Alianças com plataformas de streaming sim, mas com “muitas atenção”

Quanto a uma “deslinearização” da televisão, José Fragoso, diretor de programas da RTP, acrescenta que a mesma já está feita ou se está a fazer. “Mas como vamos todos ser plataformas, estar dentro de plataformas, é muito importante olhar para as plataformas de streaming como concorrentes também“, avisou.

O diretor de programas da RTP sublinhou, no entanto, que há projetos onde faz sentido um alinhamento com uma grande plataforma de streaming, exemplificando com várias produções como “Ponto Nemo”, “Glória” ou “Codex 632” que a RTP não teria conseguido sem essas parcerias.
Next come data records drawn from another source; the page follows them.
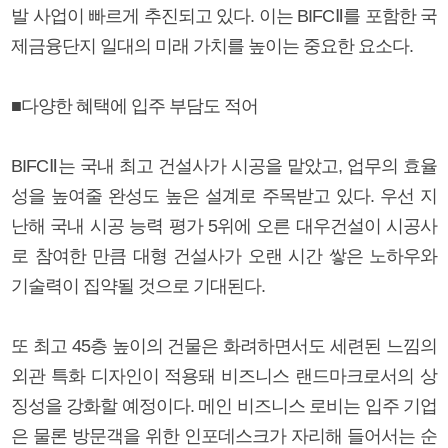
발 사업이 빠르게 추진되고 있다. 이는 BIFCⅡ를 포함한 국
제금융단지 일대의 미래 가치를 높이는 중요한 요소다.
■다양한 혜택에 입주 부담도 적어
BIFCⅡ는 국내 최고 건설사가 시공을 맡았고, 업무의 효율
성을 높여줄 완성도 높은 설계로 주목받고 있다. 우선 지
난해 국내 시공 능력 평가 5위에 오른 대우건설이 시공사
로 참여한 만큼 대형 건설사가 오랜 시간 쌓은 노하우와
기술력이 집약될 것으로 기대된다.
또 최고 45층 높이의 건물은 화려하면서도 세련된 느낌의
외관 특화 디자인이 적용돼 비즈니스 랜드마크로서의 상
징성을 강화할 예정이다. 메인 비즈니스 로비는 입주 기업
은 물론 방문객을 위한 인포데스크가 자리해 들어서는 순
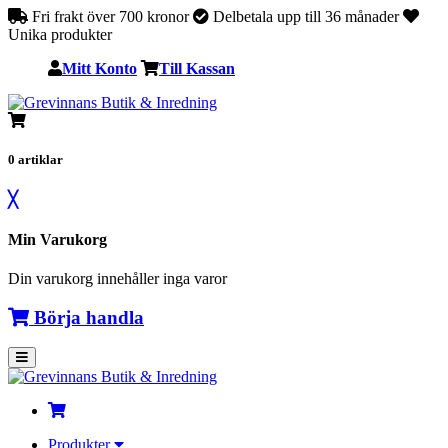
Fri frakt över 700 kronor
Delbetala upp till 36 månader
Unika produkter
Mitt Konto
Till Kassan
0
artiklar
╳
Min Varukorg
Din varukorg innehåller inga varor
Börja handla
Produkter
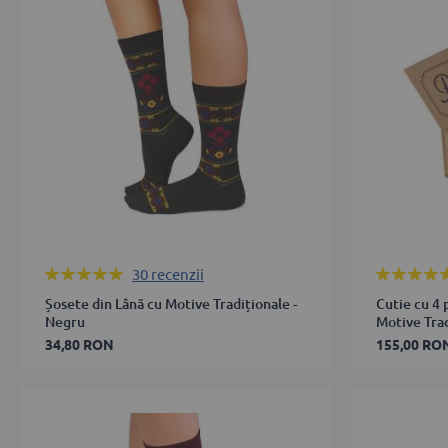
39-
39-
42
42
43-
43-
46
46
ADAUGĂ ÎN COȘ
ADAUGĂ 
Rating:
Rating:
30
recenzii
98%
100%
Șosete din Lână cu Motive Tradiționale -
Cutie cu 4 
Negru
Motive Tra
34,80 RON
155,00 RO
43-
35-
46
38
39-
Também José Eduardo Moniz já tinha dito que é preciso “saber jogar com outros que são muito maiores do que nós” e que “já não serve o orgulhosamente sós”. “Às vezes é necessário ir para a cama com o inimigo, o que significa que estamos a fazer incursões com entidades que, à nossa custa, podem estar a conquistar uma posição muito melhor. Mas é assim que as coisas se fazem, temos de viver numa lógica de interdependência, eles servem-se de nós e nós deles e não podemos depender só de uma entidade“, explicou.

José Fragoso concordou com a ideia. “Quando conseguimos esse entendimento faz todo o sentido. Em boa verdade as plataformas também nos dão uma boleia a nós, mas a questão é fazer essa evolução com muita atenção. Há alturas em que não se pode dar abébias ao inimigo“, defendeu.
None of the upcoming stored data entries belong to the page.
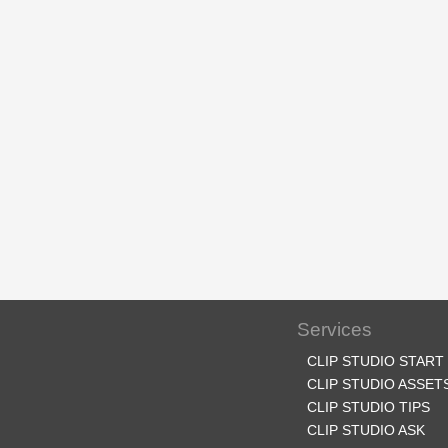
Services
CLIP STUDIO START
CLIP STUDIO ASSET
CLIP STUDIO TIPS
CLIP STUDIO ASK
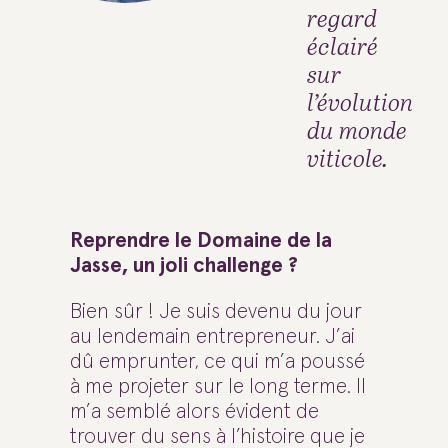
regard
éclairé
sur
l’évolution
du monde
viticole.
Reprendre le Domaine de la
Jasse, un joli challenge ?
Bien sûr ! Je suis devenu du jour
au lendemain entrepreneur. J’ai
dû emprunter, ce qui m’a poussé
à me projeter sur le long terme. Il
m’a semblé alors évident de
trouver du sens à l’histoire que je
Sobre uma plataforma de streaming conjunta entre os três canais para fazer frente às grandes plataformas de streaming, José Fragoso começou por referir que já houve experiências na Europa que “funcionaram mal”, mas que “do ponto de vista conceptual” fazia sentido que operadores que falem português estivessem juntos.

Até acho que deveríamos fazer isso com operadores brasileiros e ir à procura de estações africanas que também pudessem entrar. Temos de ir à procura desses mercados e, se estivermos alinhados, disponibilizar na mesma plataforma conteúdos diversificados em língua portuguesa. Mas há diferentes visões de como isto pode funcionar e a verdade é que somos um país com pouca escala. Se calhar todos juntos não conseguimos sequer alavancar uma plataforma que seja capaz de se impor. Mas é um tema que deve estar em cima da mesa, convém estar de olho aberto“, defendeu o responsável da RTP.

A ideia de criar uma plataforma de streaming conjunta já tinha também sido defendida no evento por Nicolau Santos, presidente do conselho de administração da RTP, que, no entanto, não pareceu convencer os responsáveis dos canais privados.

A IA nas produções

Sobre a utilização de inteligência artificial (IA) nas produções, José Fragoso sublinhou que se está numa “fase muito inicial” em Portugal e que “quem está fora e em mercados com mais escala percebe que existem outras soluções” que vão impactar a indústria, incluindo soluções que permitem que não seja necessário deslocar equipas entre locais.

“É um tema que não se pára com as mãos. É preciso acompanhar, estudar, estar atento, ter mecanismos de validação, transparência nos processos e é necessário que a componente humana esteja presente porque o talento humano é muito difícil de substituir. Mas nos processos mais industriais a IA vai entrar aos poucos e trazer eficiência”, apontou o diretor de programas da RTP, referindo no entanto que é preciso haver limites, como sejam aqueles relacionados com questões de direitos de autor.

Por parte da SIC, Daniel Oliveira avançou que a estação tem vindo a testar sistemas para a legendagem automática de conteúdos, que têm um bom resultado mas que precisam sempre de uma curadoria humana. Além disso, também já é possível, através de máscaras, fazer com que os atores representem versões das suas personagens mais jovens, pelo que deixa de ser necessário recorrer a atores mais novos para esses papéis.

Há um caminho a fazer, que vai mudar o modo como produzimos os conteúdos, mas não vamos abdicar da mão humana. Vamos ter novas profissões e outras vão deixar de ser tão relevantes. É uma evolução constante“, concluiu.